EXERCISE DETAILS — In the data below, find the line that contains "Poison Babe (560, 569)" and the line that contains "734 754 047 (47, 2501)". Copy both, plus every line between them, exactly.

RECORD EXTRACTS —
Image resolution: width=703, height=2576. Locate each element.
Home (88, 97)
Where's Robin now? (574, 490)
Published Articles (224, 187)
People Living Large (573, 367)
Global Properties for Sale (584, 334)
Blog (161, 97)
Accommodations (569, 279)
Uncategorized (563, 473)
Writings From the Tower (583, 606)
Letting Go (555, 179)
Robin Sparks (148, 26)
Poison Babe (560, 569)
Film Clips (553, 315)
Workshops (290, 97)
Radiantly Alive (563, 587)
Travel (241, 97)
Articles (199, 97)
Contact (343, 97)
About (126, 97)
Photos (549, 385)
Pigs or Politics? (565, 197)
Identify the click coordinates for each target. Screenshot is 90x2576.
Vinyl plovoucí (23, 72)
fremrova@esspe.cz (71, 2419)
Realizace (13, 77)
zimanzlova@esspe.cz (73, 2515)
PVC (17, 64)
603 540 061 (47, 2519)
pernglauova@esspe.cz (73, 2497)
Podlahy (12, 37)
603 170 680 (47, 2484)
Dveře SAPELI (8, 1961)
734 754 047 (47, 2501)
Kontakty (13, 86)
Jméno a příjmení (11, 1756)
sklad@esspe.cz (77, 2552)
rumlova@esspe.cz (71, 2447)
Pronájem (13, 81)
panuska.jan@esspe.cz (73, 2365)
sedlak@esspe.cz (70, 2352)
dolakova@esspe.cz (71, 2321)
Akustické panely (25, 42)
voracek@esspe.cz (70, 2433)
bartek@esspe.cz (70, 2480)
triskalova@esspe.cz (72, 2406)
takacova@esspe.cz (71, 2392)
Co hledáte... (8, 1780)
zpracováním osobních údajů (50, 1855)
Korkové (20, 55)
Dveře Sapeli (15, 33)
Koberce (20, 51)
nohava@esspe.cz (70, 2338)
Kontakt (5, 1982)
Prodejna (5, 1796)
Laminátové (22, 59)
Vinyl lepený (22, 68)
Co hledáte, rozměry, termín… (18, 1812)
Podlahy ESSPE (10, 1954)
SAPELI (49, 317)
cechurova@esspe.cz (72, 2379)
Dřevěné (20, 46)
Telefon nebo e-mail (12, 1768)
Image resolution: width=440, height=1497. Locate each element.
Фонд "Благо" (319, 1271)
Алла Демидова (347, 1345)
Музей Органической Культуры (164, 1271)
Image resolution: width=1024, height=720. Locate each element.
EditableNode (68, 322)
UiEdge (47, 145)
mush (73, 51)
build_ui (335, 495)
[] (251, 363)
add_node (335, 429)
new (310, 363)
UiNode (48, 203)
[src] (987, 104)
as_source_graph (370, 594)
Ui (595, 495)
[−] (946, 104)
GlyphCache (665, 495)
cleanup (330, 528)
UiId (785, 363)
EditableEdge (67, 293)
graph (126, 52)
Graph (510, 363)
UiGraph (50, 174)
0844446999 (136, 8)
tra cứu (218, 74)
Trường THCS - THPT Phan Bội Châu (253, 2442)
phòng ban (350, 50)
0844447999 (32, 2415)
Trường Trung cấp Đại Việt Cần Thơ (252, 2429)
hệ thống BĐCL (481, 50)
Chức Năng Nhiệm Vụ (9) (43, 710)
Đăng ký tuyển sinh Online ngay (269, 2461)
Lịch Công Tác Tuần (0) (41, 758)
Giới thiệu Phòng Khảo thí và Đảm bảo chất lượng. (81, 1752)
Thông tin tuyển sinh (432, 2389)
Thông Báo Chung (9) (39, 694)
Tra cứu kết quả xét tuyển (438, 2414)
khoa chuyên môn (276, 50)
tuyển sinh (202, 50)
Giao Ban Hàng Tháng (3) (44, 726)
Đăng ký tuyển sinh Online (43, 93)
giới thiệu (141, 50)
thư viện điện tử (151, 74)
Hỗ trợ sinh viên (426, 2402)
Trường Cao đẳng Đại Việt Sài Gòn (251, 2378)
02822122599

TASK SOLUTION —
Poison Babe (560, 569)
Film Clips (553, 315)
Workshops (290, 97)
Radiantly Alive (563, 587)
Travel (241, 97)
Articles (199, 97)
Contact (343, 97)
About (126, 97)
Photos (549, 385)
Pigs or Politics? (565, 197)
Identify the click coordinates for each target. Screenshot is 90x2576.
Vinyl plovoucí (23, 72)
fremrova@esspe.cz (71, 2419)
Realizace (13, 77)
zimanzlova@esspe.cz (73, 2515)
PVC (17, 64)
603 540 061 (47, 2519)
pernglauova@esspe.cz (73, 2497)
Podlahy (12, 37)
603 170 680 (47, 2484)
Dveře SAPELI (8, 1961)
734 754 047 (47, 2501)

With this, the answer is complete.